Data Udienza: 22/10/2013

SPOSITO Pasquale e GIBOTTA Giovanni propongono ricorso per cassazione
avverso la sentenza di patteggiamento pronunciata nei loro confronti dal Giudice per
le indagini preliminari del Tribunale di Nola il 20 novembre 2012 lamentando la
mancata applicazione dell’art. 129 cod. proc. pen.
I ricorsi sono manifestamente inammissibili. Costituisce, infatti, principio
ormai consolidato nella giurisprudenza di questa Corte quello secondo cui la sentenza
che applica la pena su richiesta si fonda sulla concorde volontà delle parti
negozialmente espressa e che il giudice è tenuto a compiere, da un lato,
l’accertamento positivo in ordine alla validità del consenso prestato, alla corretta
qualificazione giuridica del fatto, alla applicazione ed alla comparazione di eventuali
circostanze, alla congruità della pena ed alla concedibilità dei benefici — ove a questi
l’applicazione della pena sia subordinata — e, successivamente, deve accertare la non
ricorrenza delle cause di non punibilità, non procedibilità o estinzione del reato, a
norma dell’art. 129 cod. proc. pen.

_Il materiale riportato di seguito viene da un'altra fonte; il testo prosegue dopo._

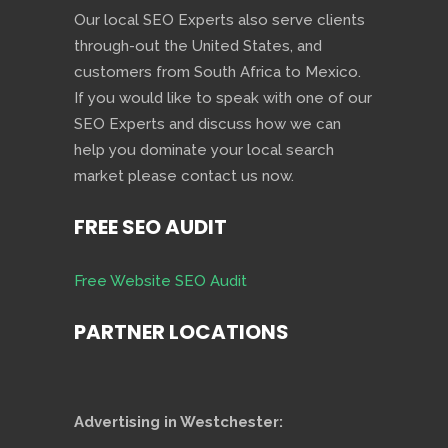
Our local SEO Experts also serve clients
through-out the United States, and
customers from South Africa to Mexico.
If you would like to speak with one of our
SEO Experts and discuss how we can
help you dominate your local search
market please contact us now.
FREE SEO AUDIT
Free Website SEO Audit
PARTNER LOCATIONS
Advertising in Westchester:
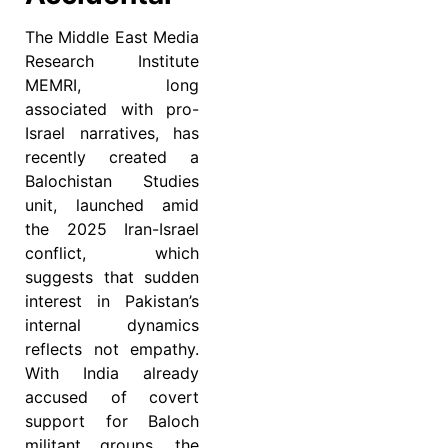
The Middle East Media
Research Institute
MEMRI, long
associated with pro-
Israel narratives, has
recently created a
Balochistan Studies
unit, launched amid
the 2025 Iran-Israel
conflict, which
suggests that sudden
interest in Pakistan’s
internal dynamics
reflects not empathy.
With India already
accused of covert
support for Baloch
militant groups, the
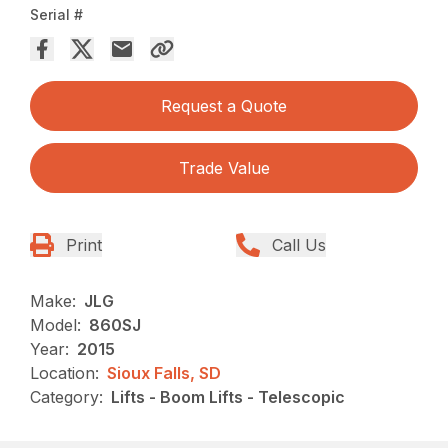
Serial #
Request a Quote
Trade Value
Print
Call Us
Make:
JLG
Model:
860SJ
Year:
2015
Location:
Sioux Falls, SD
Category:
Lifts - Boom Lifts - Telescopic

Tale accertamento, peraltro, attesa la connotazione
negativa che esso assume nel panorama della specifica e peculiare delibazione
devoluta al giudice chiamato a definire il procedimento speciale, non comporta
l’obbligo di una specifica ed analitica motivazione, soprattutto quando le ragioni del
proscioglimento di cui all’art. 129 cod. proc. pen., non siano allegate dall’imputato o
non siano desumibili ex actis, essendo sufficiente che il giudice enunci l’esito
negativo della indagine senza ulteriormente diffondersi sulla ricerca degli elementi di
colpevolezza dell’imputato, sottesi al consenso prestato ed alla rinuncia dello stesso a
contestare mediante la richiesta di applicazione della pena la fondatezza dell’accusa.
Quanto, poi, alle circostanze ed alla loro comparazione è parimenti sufficiente che il
giudice ritenga la correttezza della loro applicazione e prospettazione, mentre per ciò
che attiene alla pena, l’obbligo di motivazione è soddisfatto dall’esplicito giudizio
circa la relativa congruità. Pertanto, ogni censura attinente al merito del consenso,
alla fondatezza della accusa ed all’accertamento positivo degli altri elementi dianzi
specificati (qualificazione del fatto, applicazione e comparazione delle circostanze,
congruità della pena e benefici) rimane preclusa; sicchè, il ricorso per cassazione con
il quale l’imputato si dolga del mancato proscioglimento, della contestazione delle
circostanze, del giudizio di comparazione, del trattamento sanzionatorio unicamente
per il profilo del difetto di motivazione della sentenza — quando il giudice abbia
effettuato, come nel caso di specie, gli accertamenti positivi e negativi richiesti dalla
legge — deve essere dichiarato inammissibile per genericità e manifesta infondatezza
del motivo.
Alla declaratoria di inammissibilità dei ricorsi segue la condanna dei ricorrenti
al pagamento delle spese processuali ed al versamento alla Cassa delle ammende di
una somma che si stima equo determinare in euro 1.500,00 ciascuno alla luce dei
principi affermati dalla Corte costituzionale nella sentenza n. 186 del 2000.

OSSERVA

P. Q. M.

Dichiara inammissibili i ricorsi e condanna i ricorrenti al pagamento delle
spese processuali e ciascuno della somma di euro 1.500,00 in favore della Cassa delle
ammende.
Cosi deciso fri Roma, il 22 ottobre 2013.